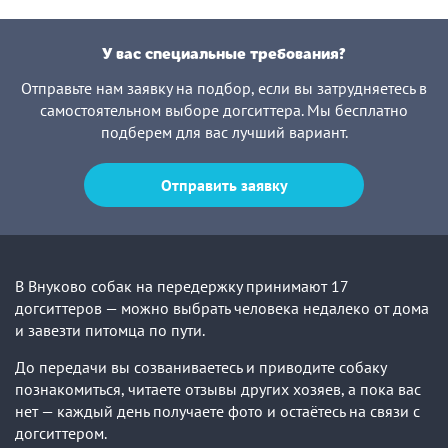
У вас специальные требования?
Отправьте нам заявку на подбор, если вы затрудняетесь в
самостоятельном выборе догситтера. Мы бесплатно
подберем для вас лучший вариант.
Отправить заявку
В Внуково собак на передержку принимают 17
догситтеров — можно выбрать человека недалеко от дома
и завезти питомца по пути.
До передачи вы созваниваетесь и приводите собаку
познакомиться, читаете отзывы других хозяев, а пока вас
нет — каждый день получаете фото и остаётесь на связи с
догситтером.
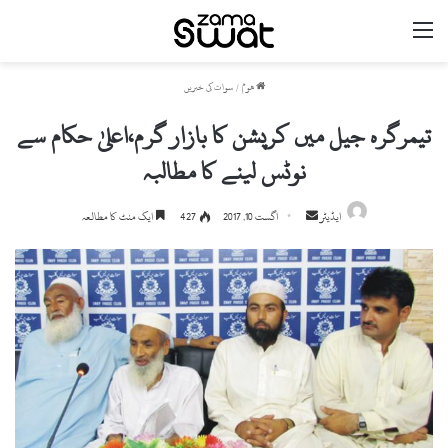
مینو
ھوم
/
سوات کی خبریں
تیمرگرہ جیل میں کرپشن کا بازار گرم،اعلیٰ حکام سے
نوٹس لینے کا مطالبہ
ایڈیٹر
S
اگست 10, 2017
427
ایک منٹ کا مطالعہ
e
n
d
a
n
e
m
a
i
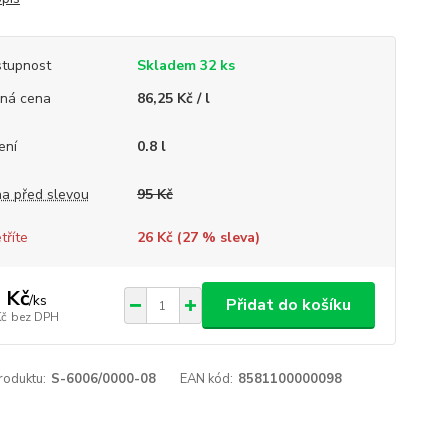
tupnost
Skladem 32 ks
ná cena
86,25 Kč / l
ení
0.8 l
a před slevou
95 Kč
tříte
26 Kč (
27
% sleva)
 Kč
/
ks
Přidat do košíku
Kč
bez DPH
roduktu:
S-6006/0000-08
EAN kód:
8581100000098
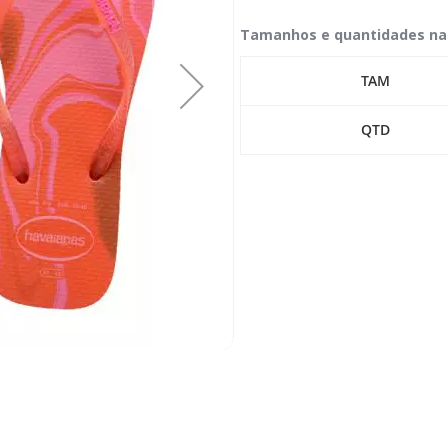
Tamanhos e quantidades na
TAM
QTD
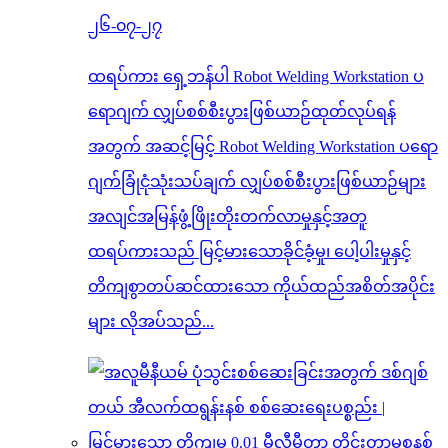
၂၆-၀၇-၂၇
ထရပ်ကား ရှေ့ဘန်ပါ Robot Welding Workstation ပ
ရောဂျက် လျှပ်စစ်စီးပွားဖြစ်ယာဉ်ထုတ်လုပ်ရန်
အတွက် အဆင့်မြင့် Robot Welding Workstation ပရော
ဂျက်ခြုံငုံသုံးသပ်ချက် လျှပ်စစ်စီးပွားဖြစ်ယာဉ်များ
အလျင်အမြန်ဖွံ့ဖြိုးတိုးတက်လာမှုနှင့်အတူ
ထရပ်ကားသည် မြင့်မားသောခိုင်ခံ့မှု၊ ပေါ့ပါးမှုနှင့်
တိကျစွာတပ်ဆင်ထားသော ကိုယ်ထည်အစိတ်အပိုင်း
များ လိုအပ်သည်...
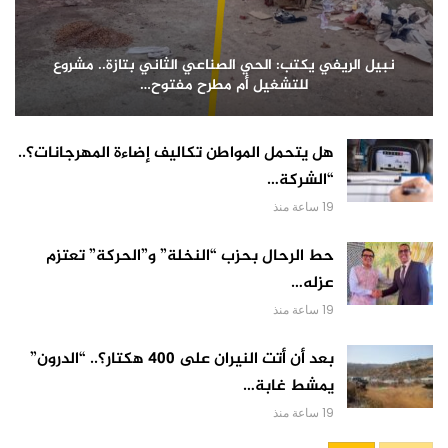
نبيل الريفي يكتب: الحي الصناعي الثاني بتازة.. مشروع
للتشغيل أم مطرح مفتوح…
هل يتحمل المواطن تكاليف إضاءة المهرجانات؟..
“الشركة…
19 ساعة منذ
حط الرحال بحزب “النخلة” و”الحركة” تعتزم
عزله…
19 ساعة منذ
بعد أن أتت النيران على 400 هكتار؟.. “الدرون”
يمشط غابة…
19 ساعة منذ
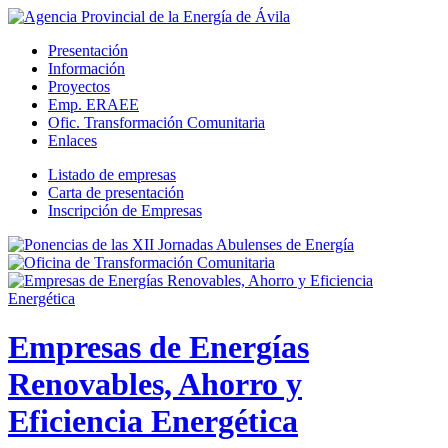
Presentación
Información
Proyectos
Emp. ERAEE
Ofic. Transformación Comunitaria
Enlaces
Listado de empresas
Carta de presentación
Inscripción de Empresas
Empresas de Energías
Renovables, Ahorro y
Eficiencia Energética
● ● ● ● ●
Required work » In the records above, find the line that contains "အတွက် အဆင့်မြင့် Robot". Retype it and every line after it, exactly, leaving out all pictures.

Written response »
အတွက် အဆင့်မြင့် Robot Welding Workstation ပရော
ဂျက်ခြုံငုံသုံးသပ်ချက် လျှပ်စစ်စီးပွားဖြစ်ယာဉ်များ
အလျင်အမြန်ဖွံ့ဖြိုးတိုးတက်လာမှုနှင့်အတူ
ထရပ်ကားသည် မြင့်မားသောခိုင်ခံ့မှု၊ ပေါ့ပါးမှုနှင့်
တိကျစွာတပ်ဆင်ထားသော ကိုယ်ထည်အစိတ်အပိုင်း
များ လိုအပ်သည်...
نبيل الريفي يكتب: الحي الصناعي الثاني بتازة.. مشروع
للتشغيل أم مطرح مفتوح…
هل يتحمل المواطن تكاليف إضاءة المهرجانات؟..
“الشركة…
19 ساعة منذ
حط الرحال بحزب “النخلة” و”الحركة” تعتزم
عزله…
19 ساعة منذ
بعد أن أتت النيران على 400 هكتار؟.. “الدرون”
يمشط غابة…
19 ساعة منذ
Presentación
Información
Proyectos
Emp. ERAEE
Ofic. Transformación Comunitaria
Enlaces
Listado de empresas
Carta de presentación
Inscripción de Empresas
Empresas de Energías
Renovables, Ahorro y
Eficiencia Energética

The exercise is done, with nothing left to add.